## Instructions for the task
Everything in the entries except the pictures must be repeated exactly.
►
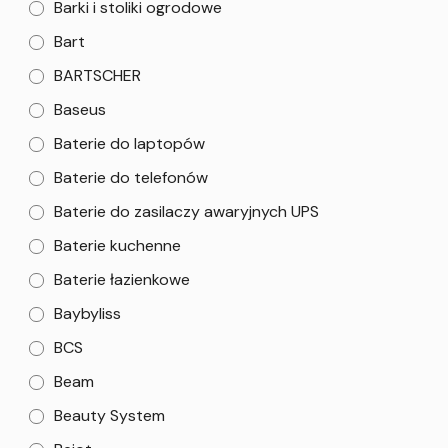
Barki i stoliki ogrodowe
Bart
BARTSCHER
Baseus
Baterie do laptopów
Baterie do telefonów
Baterie do zasilaczy awaryjnych UPS
Baterie kuchenne
Baterie łazienkowe
Baybyliss
BCS
Beam
Beauty System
◄
## Task answer
Barki i stoliki ogrodowe
Bart
BARTSCHER
Baseus
Baterie do laptopów
Baterie do telefonów
Baterie do zasilaczy awaryjnych UPS
Baterie kuchenne
Baterie łazienkowe
Baybyliss
BCS
Beam
Beauty System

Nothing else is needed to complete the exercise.